Intel® Fortran Compiler
Build applications that can scale for the future with optimized code designed for Intel® Xeon® and compatible processors.
29276 Discussions

workaround for using derived type with allocatable components within OpenMP regions

Crni_G_
Beginner
756 Views

I'm working on a CFD code, operating on several large 3D arrays.  Coming from C background, I was thinking to encapsulate these arrays into a derived type:

type variables
  integer :: nx, ny, nz ! Grid size.
  real, allocatable, dimension(:, :, :) :: p_1 ! Pressure at t = t.
  real, allocatable, dimension(:, :, :) :: p_2 ! Pressure at t = t + dt.
  ! etc.
end type

At the end of each simulation time step, I'm updating arrays to prepare for the next time step:

type(variables) :: vars
! ...
!$OMP PARALLEL WORKSHARE
  vars%p_1 = vars%p_2
  ! etc.
!$OMP END PARALLEL WORKSHARE

That was working fine with GNU Fortran (version 4.4.7), however with Intel Fortran (version 13.0.1 20121010) the code will crash within OpenMP region.  Looking further into the issue, I learned that using derived types with allocatable components is unsupported with OpenMP, and am looking now into how to overcome the issue.  I would still prefer to keep arrays encapsulated into this derived type.  I've noticed that the crash is avoided if I create a subroutine for OpenMP region above:

subroutine update(nx, ny, nz, p_1, p_2)
  integer, intent(in) :: nx, ny, nz
  real, dimension(nx, ny, nz), intent(out) :: p_1
  real, dimension(nx, ny, nz), intent(in) :: p_2

!$OMP PARALLEL WORKSHARE
  p_1 = p_2
!$OMP END PARALLEL WORKSHARE
end subroutine

and if I just pass arrays from derived type into this subroutine:

  call update(nx, ny, nz, vars%p_1, vars%p_2)

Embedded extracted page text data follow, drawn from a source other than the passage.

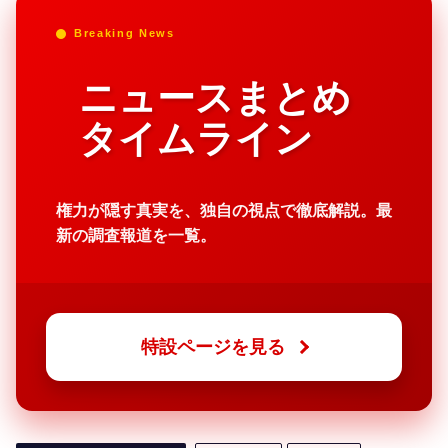
Breaking News
ニュースまとめ
タイムライン
権力が隠す真実を、独自の視点で徹底解説。最
新の調査報道を一覧。
特設ページを見る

It's somewhat cumbersome approach, still I'm OK with it.  But, my question is: is this code now valid, is there any undefined behavior left here?

Thanks.

0 Kudos
4 Replies
jimdempseyatthecove
Honored Contributor III
756 Views

You might fine the following to be a bit more efficient:

subroutine update(nxyz, p_1, p_2)
  integer, intent(in) :: nxyz
  real, dimension(*), intent(out) :: p_1
  real, dimension(*), intent(in) :: p_2

!$OMP PARALLEL WORKSHARE
  p_1(1:nxyz) = p_2(1:nxyz)
!$OMP END PARALLEL WORKSHARE
end subroutine

...

call update(nx*ny*nz, vars%p_1, vars%p_2)

Jim Dempsey

0 Kudos
Crni_G_
Beginner
756 Views

Thanks for the reply, and for performance hint, but - do you think the approach that I tried to explain in my first message is appropriate for avoiding issues between OpenMP and allocatable components of derived types?

Thanks.

0 Kudos
jimdempseyatthecove
Honored Contributor III
756 Views

IMHO, your original post code should have worked as vars is default shared. I suspect this was a bug.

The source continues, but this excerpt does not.